Today, I want to talk about his leadership and also about the competition that is about to take place to replace him.
Zieman, 50, has had a very successful, upward-bound, 25-year career at The Star. The paper apparently has continued to do well financially during Zieman’s three-year watch as publisher, despite the bottom falling out of the newspaper industry.
I haven’t liked everything Zieman has done at The Star, but, in my opinion, he has earned this opportunity to prove or disprove himself at a higher level. He inherited a successful enterprise from previous publishers, including the late James H. Hale, and he has managed to hold it together, at least financially.
He has held it together almost entirely through cost-cutting, however. There’s less of the paper, literally, than there used to be, and there are far fewer employees, including quite a few valuable editorial employees.
I said that I haven’t liked everything Zieman has done. What bothered me most was that when the layoffs began three years ago, Zieman donned rose-colored glasses with each round of layoffs and issued statement after statement about how better times were just around the corner.
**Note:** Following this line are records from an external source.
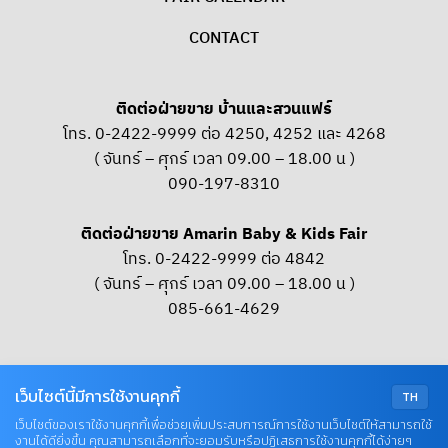
CONTACT
ติดต่อฝ่ายขาย บ้านและสวนแฟร์
โทร. 0-2422-9999 ต่อ 4250, 4252 และ 4268
( จันทร์ – ศุกร์ เวลา 09.00 – 18.00 น )
090-197-8310
ติดต่อฝ่ายขาย Amarin Baby & Kids Fair
โทร. 0-2422-9999 ต่อ 4842
( จันทร์ – ศุกร์ เวลา 09.00 – 18.00 น )
085-661-4629
OUR SOCIAL
เว็บไซต์นี้มีการใช้งานคุกกี้
TH
เว็บไซต์ของเราใช้งานคุกกี้เพื่อช่วยเพิ่มประสบการณ์การใช้งานเว็บไซต์ให้สามารถใช้
งานได้ดียิ่งขึ้น คุณสามารถเลือกที่จะยอมรับหรือปฏิเสธการใช้งานคุกกี้ได้ง่ายๆ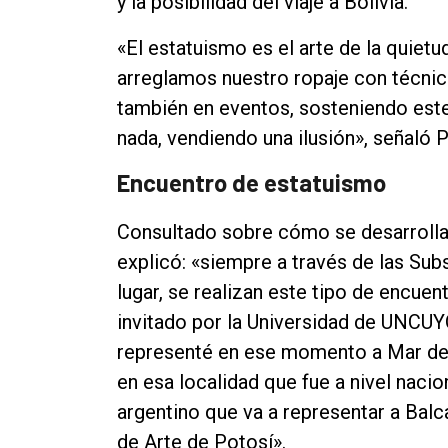
y la posibilidad del viaje a Bolivia.
Contacto
«El estatuismo es el arte de la quie
arreglamos nuestro ropaje con técnica
también en eventos, sosteniendo este
nada, vendiendo una ilusión», señaló 
Encuentro de estatuismo
Consultado sobre cómo se desarrolla
explicó: «siempre a través de las Sub
lugar, se realizan este tipo de encu
invitado por la Universidad de UNCUY
representé en ese momento a Mar del
en esa localidad que fue a nivel nacion
argentino que va a representar a Balc
de Arte de Potosí».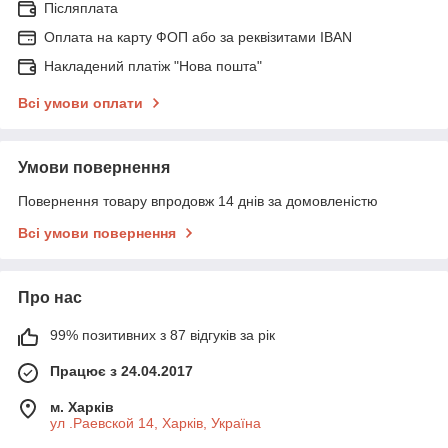
Післяплата
Оплата на карту ФОП або за реквізитами IBAN
Накладений платіж "Нова пошта"
Всі умови оплати
Умови повернення
Повернення товару впродовж 14 днів за домовленістю
Всі умови повернення
Про нас
99% позитивних з 87 відгуків за рік
Працює з 24.04.2017
м. Харків
ул .Раевской 14, Харків, Україна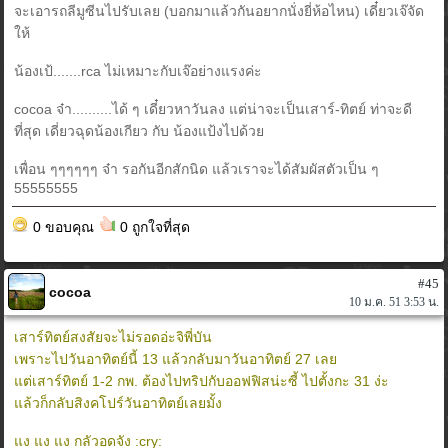
จะเอารถลีมูซีนไปรับเลย (บอกมาแล้วกันอยากนั่งยี่ห้อไหน) เดี๋ยวเจ๊จัด
ให้
น้องเป้.......rca ไม่เหมาะกับเจ๊อย่างแรงค่ะ
cocoa จ๋า..........ได้ ๆ เดี๋ยวหาวันลง แต่น่าจะเป็นเสาร์-ทิตย์ ท่าจะดี
ที่สุด เดี่ยวฉุดน้องเกียว กับ น้องแป้งไปด้วย
เพื่อน ๆๆๆๆๆๆ จ๋า รอกันอีกสักนิด แล้วเราจะได้สัมผัสตัวเป็น ๆ
55555555
0 ขอบคุณ
0 ถูกใจที่สุด
#45
cocoa
10 ม.ค. 51 3:53 น.
เสาร์ทิตย์สงสัยจะไม่รอดอ่ะจิพี่บัน
เพราะไปวันอาทิตย์นี้ 13 แล้วกลับมาวันอาทิตย์ 27 เลย
แต่เสาร์ทิตย์ 1-2 กพ. ต้องไปทริปกับออฟฟิสน่ะซี้ ไปตั้งกะ 31 ง่ะ
แล้วก็กลับสิงคโปร์วันอาทิตย์เลยมั้ง
แง แง แง กลัวอดจัง :cry: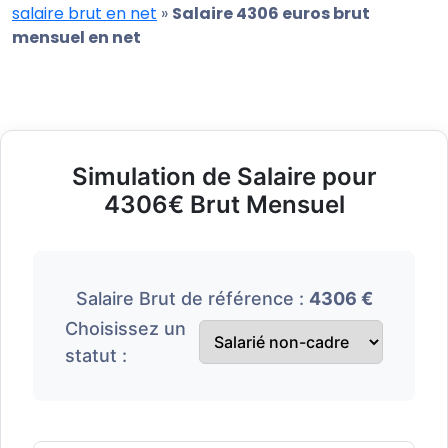
salaire brut en net
»
Salaire 4306 euros brut
mensuel en net
Simulation de Salaire pour
4306€ Brut Mensuel
Salaire Brut de référence :
4306 €
Choisissez un
statut :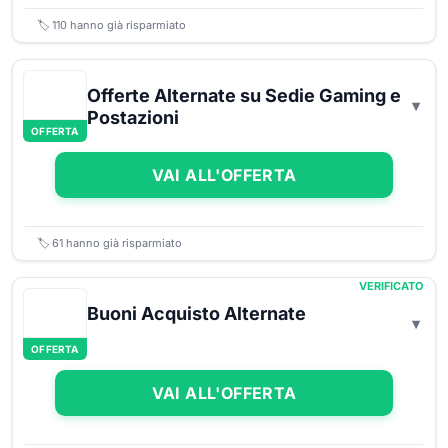
🏷️
110
hanno già risparmiato
Offerte Alternate su Sedie Gaming e
Postazioni
OFFERTA
VAI ALL'OFFERTA
🏷️
61
hanno già risparmiato
VERIFICATO
Buoni Acquisto Alternate
OFFERTA
VAI ALL'OFFERTA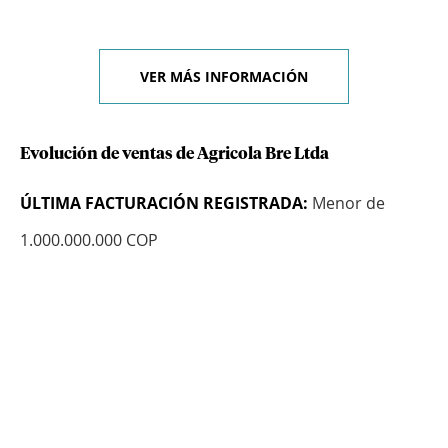
VER MÁS INFORMACIÓN
Evolución de ventas de Agricola Bre Ltda
ÚLTIMA FACTURACIÓN REGISTRADA:
Menor de
1.000.000.000 COP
That went on until earlier this year, when he struck a note more of resignation and hope, instead of certainty, about light at the end of the tunnel.
When I wrote about his cheery, public position, I said that I was losing confidence in him as publisher. That was probably an overstatement, although I’m sure that most, if not all, of the employees who have been laid off would express a similar sentiment. Also, as a retired reporter and assignment editor at The Star, I was looking at it through the eyes of someone who could have experienced the same fate, had I not gotten out two years before the axe started falling. (It was just plain luck that got me out the door, I have to admit, not prescience.)
Now, Zieman is going to be under more pressure than ever. He will oversee 14 daily papers, including The Star, in several states. McClatchy paid way too much — $4.6 billion — for the Knight Ridder papers in 2006, and they may never be able to pay off the debt they took on to swing the deal.
Last year, a Morningstar analyst wrote, “Our fair value estimate on McClatchy’s shares is $0.” (For the record, it’s about $2.75 per share now.)
The analyst said he believed that the balance eventually would tip from stockholders’ interests to creditors’ interests and that stockholders would be left empty-handed.
So, that’s the spare meal that Zieman will sit down to at McClatchy headquarters in Sacramento.
CEO Gary Pruitt and other top executives undoubtedly will look to Zieman for fresh ideas on digging out of deep holes. He will face expectations, probably, to devise plans to cut costs and somehow generate new revenue, perhaps through imaginative uses of the web.
So, I wish him luck. He’s definitely going to need it, and I think we can look for that graying hair to lose what is left of its dark luster within a few years — if McClatchy lasts that long.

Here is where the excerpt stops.